Llegó la hora de sembrar, de mirar el horizonte con esperanza e ilusión, no hay tiempo para la sorna y el vituperio mordaz, es tiempo de construir, de surcar los campos con la simiente nueva; es tiempo de vivir, de compartir el pensamiento fresco de los obreros del saber que bregan sin cesar por un cambio verdadero.
Atrás quedó el rezago de los politicastros del ayer, sus acciones virulentas y sus despojos de inmoralidad, se diluyen en la podredumbre de su mendicidad intelectual. Ahora los campos se verán frescos y radiantes; si ayer surcamos los mares para alcanzar el puerto libertario, surquemos también las praderas y los valles para dejar una simiente nueva, la sabia fecunda de la esperanza ciudadana.

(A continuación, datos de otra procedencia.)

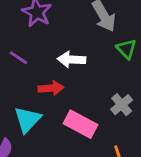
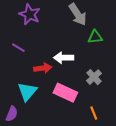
green triangle: (126, 49) -> (95, 37), turned -49
white arrow: (72, 60) -> (64, 58), moved

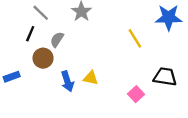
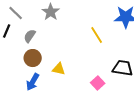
brown circle: (43, 58) -> (33, 58), moved
blue arrow: (67, 81) -> (33, 82), moved, turned 48

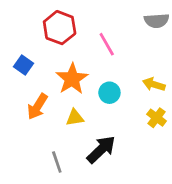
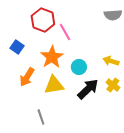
pink line: (107, 44) -> (65, 32), moved
yellow triangle: (75, 118) -> (54, 85), size x1.5
black arrow: (101, 150) -> (88, 89), moved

¡Vamos a sembrar! A llenar los campos de nuevos saucedales, a disfrutar de la mágica luz que nos ofrece un arupo en primavera, no volteemos nuestra mirada hacia el pasado, para confundir nuestros ideales con el lastre de la mentira y la opresión. Pensemos en la gente joven en mujeres y hombres que desean cambiar esta forma oprobiosa de hacer politiquería… por un trabajo nuevo, progresista y esperanzador.
Es tiempo de sembrar en el corazón de los lojanos, el júbilo y el alborozo de sentirnos libertarios; la emoción inconmensurable por haber desatado las amarras esclavistas de un pasado excluyente. Vamos con prisa a sembrar, a proyectar la ilusión de una cosecha abundante en las manos transparentes y limpias de las nuevas generaciones; para que esto suceda les deseamos: …buen viento …y buena mar.